[[ Data to process open ]]

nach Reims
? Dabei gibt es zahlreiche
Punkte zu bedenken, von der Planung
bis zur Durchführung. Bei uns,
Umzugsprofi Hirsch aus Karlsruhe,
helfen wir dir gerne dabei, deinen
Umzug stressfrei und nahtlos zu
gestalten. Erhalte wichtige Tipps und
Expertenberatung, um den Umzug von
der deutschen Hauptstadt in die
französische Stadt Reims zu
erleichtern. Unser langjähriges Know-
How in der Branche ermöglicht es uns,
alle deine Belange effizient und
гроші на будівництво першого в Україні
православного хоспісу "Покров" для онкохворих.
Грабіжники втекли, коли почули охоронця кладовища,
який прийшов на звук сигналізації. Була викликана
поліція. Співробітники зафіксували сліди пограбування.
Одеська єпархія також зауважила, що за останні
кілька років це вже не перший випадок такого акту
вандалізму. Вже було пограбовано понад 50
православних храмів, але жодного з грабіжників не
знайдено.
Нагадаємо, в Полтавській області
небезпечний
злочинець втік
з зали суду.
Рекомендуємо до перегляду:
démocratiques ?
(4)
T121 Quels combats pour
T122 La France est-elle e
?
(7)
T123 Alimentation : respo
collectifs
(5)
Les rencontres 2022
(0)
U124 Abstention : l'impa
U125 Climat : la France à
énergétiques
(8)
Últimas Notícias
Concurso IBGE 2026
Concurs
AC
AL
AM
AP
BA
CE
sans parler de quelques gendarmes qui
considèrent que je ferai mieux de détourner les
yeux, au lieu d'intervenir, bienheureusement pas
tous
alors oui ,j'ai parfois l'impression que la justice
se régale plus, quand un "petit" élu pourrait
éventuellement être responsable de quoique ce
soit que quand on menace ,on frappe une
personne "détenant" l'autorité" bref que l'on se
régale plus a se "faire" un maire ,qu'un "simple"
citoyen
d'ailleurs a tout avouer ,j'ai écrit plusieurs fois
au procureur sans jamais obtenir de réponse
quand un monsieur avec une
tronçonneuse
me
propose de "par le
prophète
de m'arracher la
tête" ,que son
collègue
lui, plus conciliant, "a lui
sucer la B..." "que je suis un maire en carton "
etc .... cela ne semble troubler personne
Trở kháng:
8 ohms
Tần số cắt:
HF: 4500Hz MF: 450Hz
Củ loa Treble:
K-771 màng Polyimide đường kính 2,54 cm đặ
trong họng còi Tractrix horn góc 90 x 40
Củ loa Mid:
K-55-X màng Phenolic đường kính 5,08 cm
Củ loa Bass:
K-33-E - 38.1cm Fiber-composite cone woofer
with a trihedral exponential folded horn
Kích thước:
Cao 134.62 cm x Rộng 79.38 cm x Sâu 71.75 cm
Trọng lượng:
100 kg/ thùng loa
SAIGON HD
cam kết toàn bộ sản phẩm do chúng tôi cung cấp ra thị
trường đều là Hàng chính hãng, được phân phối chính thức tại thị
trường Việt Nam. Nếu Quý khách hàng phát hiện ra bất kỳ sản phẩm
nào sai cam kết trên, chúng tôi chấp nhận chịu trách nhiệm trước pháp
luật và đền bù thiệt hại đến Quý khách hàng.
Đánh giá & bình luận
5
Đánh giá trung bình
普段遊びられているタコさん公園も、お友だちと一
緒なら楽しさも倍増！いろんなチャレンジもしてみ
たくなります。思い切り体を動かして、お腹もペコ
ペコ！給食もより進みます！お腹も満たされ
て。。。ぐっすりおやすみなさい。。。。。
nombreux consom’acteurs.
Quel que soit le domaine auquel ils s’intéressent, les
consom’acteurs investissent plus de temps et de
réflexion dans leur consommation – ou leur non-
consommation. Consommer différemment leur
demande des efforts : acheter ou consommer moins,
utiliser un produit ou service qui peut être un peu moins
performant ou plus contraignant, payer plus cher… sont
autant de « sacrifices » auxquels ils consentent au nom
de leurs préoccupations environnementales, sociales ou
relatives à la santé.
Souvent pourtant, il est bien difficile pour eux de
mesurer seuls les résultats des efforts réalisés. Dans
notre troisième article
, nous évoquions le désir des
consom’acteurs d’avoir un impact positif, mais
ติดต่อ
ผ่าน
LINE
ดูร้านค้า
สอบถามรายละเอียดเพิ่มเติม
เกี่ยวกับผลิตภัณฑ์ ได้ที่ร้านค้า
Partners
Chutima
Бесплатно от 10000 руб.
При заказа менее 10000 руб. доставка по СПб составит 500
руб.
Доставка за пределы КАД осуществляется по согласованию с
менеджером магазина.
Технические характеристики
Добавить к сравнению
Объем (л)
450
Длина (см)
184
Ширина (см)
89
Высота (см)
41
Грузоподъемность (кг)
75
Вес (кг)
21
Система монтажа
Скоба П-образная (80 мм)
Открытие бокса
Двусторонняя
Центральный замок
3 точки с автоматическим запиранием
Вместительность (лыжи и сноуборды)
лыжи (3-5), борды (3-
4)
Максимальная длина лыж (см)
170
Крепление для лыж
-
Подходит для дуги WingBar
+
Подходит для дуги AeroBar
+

[[ Data to process closed ]]

• _Aim of the exercise_
Go through the entries above and count each line that contains the string "quand". Reply only with the total.

• _Written solution_
3